**EXERCISE PROMPT**: Reproduce the entries that follow verbatim, down to the final line.
[DATA UNDER STUDY — start]
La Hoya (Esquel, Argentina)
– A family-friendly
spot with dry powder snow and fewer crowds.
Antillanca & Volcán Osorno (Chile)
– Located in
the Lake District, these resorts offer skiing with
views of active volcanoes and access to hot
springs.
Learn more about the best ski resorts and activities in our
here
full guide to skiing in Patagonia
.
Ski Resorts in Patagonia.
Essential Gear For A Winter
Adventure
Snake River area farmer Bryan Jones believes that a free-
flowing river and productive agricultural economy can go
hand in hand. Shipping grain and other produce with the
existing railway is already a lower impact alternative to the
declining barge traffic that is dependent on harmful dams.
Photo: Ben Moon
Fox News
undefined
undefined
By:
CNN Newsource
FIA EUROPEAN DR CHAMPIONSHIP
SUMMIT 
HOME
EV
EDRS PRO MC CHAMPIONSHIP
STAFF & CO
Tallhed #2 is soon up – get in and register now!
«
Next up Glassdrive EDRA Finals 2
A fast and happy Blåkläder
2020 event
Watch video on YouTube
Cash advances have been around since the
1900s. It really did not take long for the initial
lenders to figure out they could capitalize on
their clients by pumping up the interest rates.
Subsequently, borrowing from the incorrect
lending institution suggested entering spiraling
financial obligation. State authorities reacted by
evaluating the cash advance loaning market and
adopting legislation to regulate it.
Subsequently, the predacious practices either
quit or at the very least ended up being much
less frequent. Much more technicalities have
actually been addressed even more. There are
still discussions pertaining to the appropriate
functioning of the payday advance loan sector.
[DATA UNDER STUDY — finish]
**EXERCISE SOLUTION**:
La Hoya (Esquel, Argentina)
– A family-friendly
spot with dry powder snow and fewer crowds.
Antillanca & Volcán Osorno (Chile)
– Located in
the Lake District, these resorts offer skiing with
views of active volcanoes and access to hot
springs.
Learn more about the best ski resorts and activities in our
here
full guide to skiing in Patagonia
.
Ski Resorts in Patagonia.
Essential Gear For A Winter
Adventure
Snake River area farmer Bryan Jones believes that a free-
flowing river and productive agricultural economy can go
hand in hand. Shipping grain and other produce with the
existing railway is already a lower impact alternative to the
declining barge traffic that is dependent on harmful dams.
Photo: Ben Moon
Fox News
undefined
undefined
By:
CNN Newsource
FIA EUROPEAN DR CHAMPIONSHIP
SUMMIT 
HOME
EV
EDRS PRO MC CHAMPIONSHIP
STAFF & CO
Tallhed #2 is soon up – get in and register now!
«
Next up Glassdrive EDRA Finals 2
A fast and happy Blåkläder
2020 event
Watch video on YouTube
Cash advances have been around since the
1900s. It really did not take long for the initial
lenders to figure out they could capitalize on
their clients by pumping up the interest rates.
Subsequently, borrowing from the incorrect
lending institution suggested entering spiraling
financial obligation. State authorities reacted by
evaluating the cash advance loaning market and
adopting legislation to regulate it.
Subsequently, the predacious practices either
quit or at the very least ended up being much
less frequent. Much more technicalities have
actually been addressed even more. There are
still discussions pertaining to the appropriate
functioning of the payday advance loan sector.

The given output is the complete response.